Inspiration
Cursor agents repeat the same codebase context fetches: same intent, slightly different wording, same expensive round trip. Every redundant call costs money and slows the loop. We wanted a layer that sits invisibly in between and absorbs the repetition.
What it does
We intercept every lookup_codebase_context call from Cursor at an MCP gateway. For each query we:
- Ask a semantic cache whether we already have a good answer.
- On a strong match, return in milliseconds (your “under 5 ms” target on hot paths when the cache and embedder are warm).
- On near-misses—high embedding similarity but possibly wrong intent—we run a CLōD verifier (yes/no on whether the cached context still answers the new query). That catches “authentication” vs “admin authentication” without blindly serving the wrong snippet.
- On miss or reject, we forward to Nia, insert the result, and keep the dashboard honest. A Cursor extension subscribes to a WebSocket from the gateway and shows hits, misses, rejects, and savings in real time so the behavior isn’t a black box.
How we built it
TypeScript MCP server in front, Python FastAPI cache behind it, and Clod for verification.

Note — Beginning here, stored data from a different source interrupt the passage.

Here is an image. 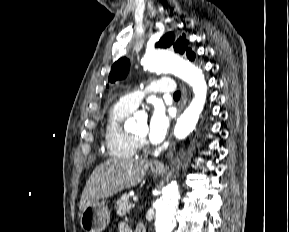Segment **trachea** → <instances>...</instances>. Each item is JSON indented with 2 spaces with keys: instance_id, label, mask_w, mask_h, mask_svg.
Returning <instances> with one entry per match:
<instances>
[{
  "instance_id": "obj_1",
  "label": "trachea",
  "mask_w": 289,
  "mask_h": 232,
  "mask_svg": "<svg viewBox=\"0 0 289 232\" xmlns=\"http://www.w3.org/2000/svg\"><path fill=\"white\" fill-rule=\"evenodd\" d=\"M181 94L179 91H176L173 95L174 98H180Z\"/></svg>"
}]
</instances>
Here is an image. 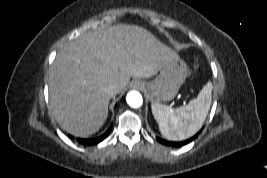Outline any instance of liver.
Segmentation results:
<instances>
[{
	"instance_id": "obj_1",
	"label": "liver",
	"mask_w": 267,
	"mask_h": 178,
	"mask_svg": "<svg viewBox=\"0 0 267 178\" xmlns=\"http://www.w3.org/2000/svg\"><path fill=\"white\" fill-rule=\"evenodd\" d=\"M177 54L146 29L119 24L81 34L58 53L49 72L50 108L63 130L78 137L97 132L111 97L130 78H150Z\"/></svg>"
}]
</instances>
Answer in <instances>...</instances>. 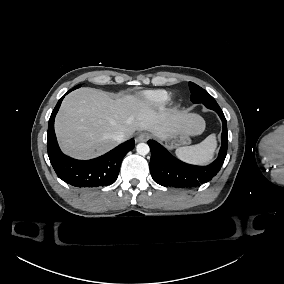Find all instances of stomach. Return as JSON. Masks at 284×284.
I'll return each instance as SVG.
<instances>
[{"mask_svg":"<svg viewBox=\"0 0 284 284\" xmlns=\"http://www.w3.org/2000/svg\"><path fill=\"white\" fill-rule=\"evenodd\" d=\"M164 140L169 149L191 143V139L183 127H177L170 131Z\"/></svg>","mask_w":284,"mask_h":284,"instance_id":"stomach-1","label":"stomach"}]
</instances>
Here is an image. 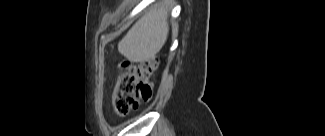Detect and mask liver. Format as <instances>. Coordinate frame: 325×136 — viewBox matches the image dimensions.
<instances>
[{
    "instance_id": "obj_1",
    "label": "liver",
    "mask_w": 325,
    "mask_h": 136,
    "mask_svg": "<svg viewBox=\"0 0 325 136\" xmlns=\"http://www.w3.org/2000/svg\"><path fill=\"white\" fill-rule=\"evenodd\" d=\"M174 5V0L159 1L118 43L119 52L133 62H144L153 58L167 40L168 13Z\"/></svg>"
}]
</instances>
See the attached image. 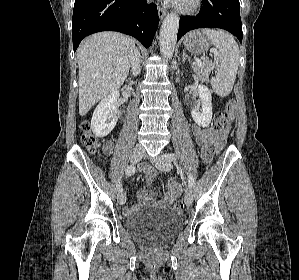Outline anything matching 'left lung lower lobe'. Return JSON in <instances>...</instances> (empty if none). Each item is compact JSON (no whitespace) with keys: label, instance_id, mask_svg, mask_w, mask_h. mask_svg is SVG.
I'll return each mask as SVG.
<instances>
[{"label":"left lung lower lobe","instance_id":"left-lung-lower-lobe-1","mask_svg":"<svg viewBox=\"0 0 299 280\" xmlns=\"http://www.w3.org/2000/svg\"><path fill=\"white\" fill-rule=\"evenodd\" d=\"M239 11V0H202V8L198 15L180 17L177 41L190 30L212 27L225 29L242 42L243 33Z\"/></svg>","mask_w":299,"mask_h":280}]
</instances>
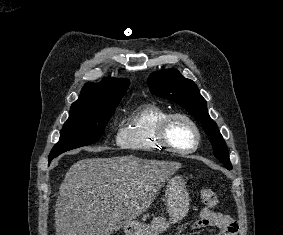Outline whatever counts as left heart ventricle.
I'll return each mask as SVG.
<instances>
[{"label": "left heart ventricle", "instance_id": "left-heart-ventricle-1", "mask_svg": "<svg viewBox=\"0 0 283 235\" xmlns=\"http://www.w3.org/2000/svg\"><path fill=\"white\" fill-rule=\"evenodd\" d=\"M168 138L174 147L180 149L190 148L195 142L193 129L186 121L180 119L171 122L168 128Z\"/></svg>", "mask_w": 283, "mask_h": 235}]
</instances>
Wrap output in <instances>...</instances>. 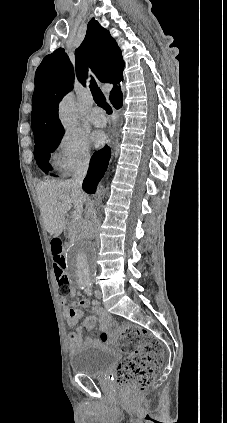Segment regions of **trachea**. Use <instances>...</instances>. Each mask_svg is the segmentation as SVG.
<instances>
[{
  "instance_id": "3493384b",
  "label": "trachea",
  "mask_w": 227,
  "mask_h": 423,
  "mask_svg": "<svg viewBox=\"0 0 227 423\" xmlns=\"http://www.w3.org/2000/svg\"><path fill=\"white\" fill-rule=\"evenodd\" d=\"M90 90L92 92L94 101L95 103H97L98 107L103 108V110H105L106 113H108V115H111L112 108L110 107L109 103H107L105 95L103 94L101 89L98 87L94 79H92L91 81Z\"/></svg>"
}]
</instances>
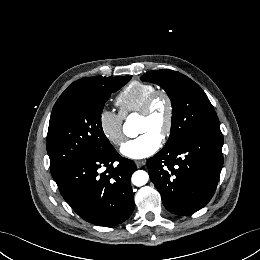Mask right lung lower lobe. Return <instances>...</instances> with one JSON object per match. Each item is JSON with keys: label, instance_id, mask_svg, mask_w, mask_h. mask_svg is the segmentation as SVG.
Masks as SVG:
<instances>
[{"label": "right lung lower lobe", "instance_id": "1", "mask_svg": "<svg viewBox=\"0 0 260 260\" xmlns=\"http://www.w3.org/2000/svg\"><path fill=\"white\" fill-rule=\"evenodd\" d=\"M117 161V166L113 163ZM102 167L106 170L101 173ZM136 166L113 148L107 154L75 159L52 175L61 195L85 221L110 227L127 220L134 209L130 180Z\"/></svg>", "mask_w": 260, "mask_h": 260}]
</instances>
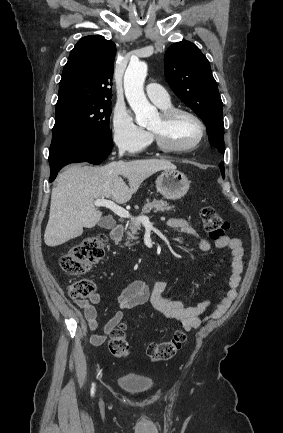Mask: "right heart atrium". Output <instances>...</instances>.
<instances>
[{
  "mask_svg": "<svg viewBox=\"0 0 283 433\" xmlns=\"http://www.w3.org/2000/svg\"><path fill=\"white\" fill-rule=\"evenodd\" d=\"M111 138L114 146L123 153L136 155L142 146L151 141L150 134L136 125L132 113L124 108L115 107L110 117Z\"/></svg>",
  "mask_w": 283,
  "mask_h": 433,
  "instance_id": "obj_1",
  "label": "right heart atrium"
}]
</instances>
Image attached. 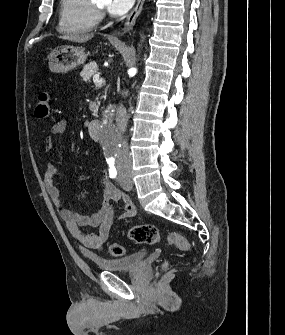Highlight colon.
I'll list each match as a JSON object with an SVG mask.
<instances>
[{"instance_id":"obj_1","label":"colon","mask_w":285,"mask_h":335,"mask_svg":"<svg viewBox=\"0 0 285 335\" xmlns=\"http://www.w3.org/2000/svg\"><path fill=\"white\" fill-rule=\"evenodd\" d=\"M50 95L47 92H41L38 95L35 116L40 119H45L50 114ZM128 237L130 240L140 244H155L163 240L158 229L151 224H139L131 227L128 231ZM166 244L176 246L180 250L188 251L191 247L189 241L179 233L171 232L164 239ZM101 243L97 245L100 247ZM108 251L111 255L119 257L123 256L126 252L124 246L120 244H111L108 247Z\"/></svg>"}]
</instances>
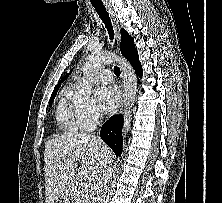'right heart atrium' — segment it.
I'll return each mask as SVG.
<instances>
[{
	"mask_svg": "<svg viewBox=\"0 0 222 203\" xmlns=\"http://www.w3.org/2000/svg\"><path fill=\"white\" fill-rule=\"evenodd\" d=\"M70 99L78 126L83 130L92 129L101 118L92 99L78 92H71Z\"/></svg>",
	"mask_w": 222,
	"mask_h": 203,
	"instance_id": "right-heart-atrium-1",
	"label": "right heart atrium"
}]
</instances>
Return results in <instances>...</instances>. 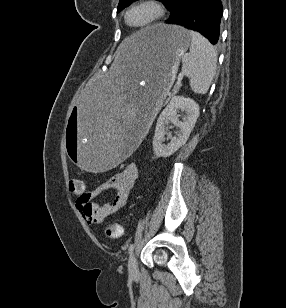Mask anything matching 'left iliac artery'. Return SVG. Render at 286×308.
<instances>
[{
    "instance_id": "obj_1",
    "label": "left iliac artery",
    "mask_w": 286,
    "mask_h": 308,
    "mask_svg": "<svg viewBox=\"0 0 286 308\" xmlns=\"http://www.w3.org/2000/svg\"><path fill=\"white\" fill-rule=\"evenodd\" d=\"M134 247H135V245H134V244H131V245L129 246L128 252H129V253H132L133 250H134Z\"/></svg>"
}]
</instances>
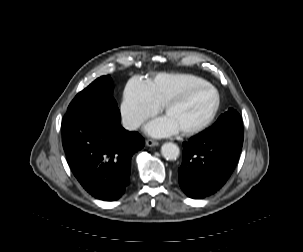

A Cursor extension with a live WebSocket dashboard showing hits, misses, and savings in real time.
Challenges we ran into
The verifier threshold tuning was harder than expected for example, a query about "authentication" and "admin authentication" looks similar but need different contexts. Getting responses without killing the hit rate took most of our time.
Accomplishments we're proud of
- Being able to use new tools like Clod and Nia, caching at two layers simultaneously without either knowing about the other.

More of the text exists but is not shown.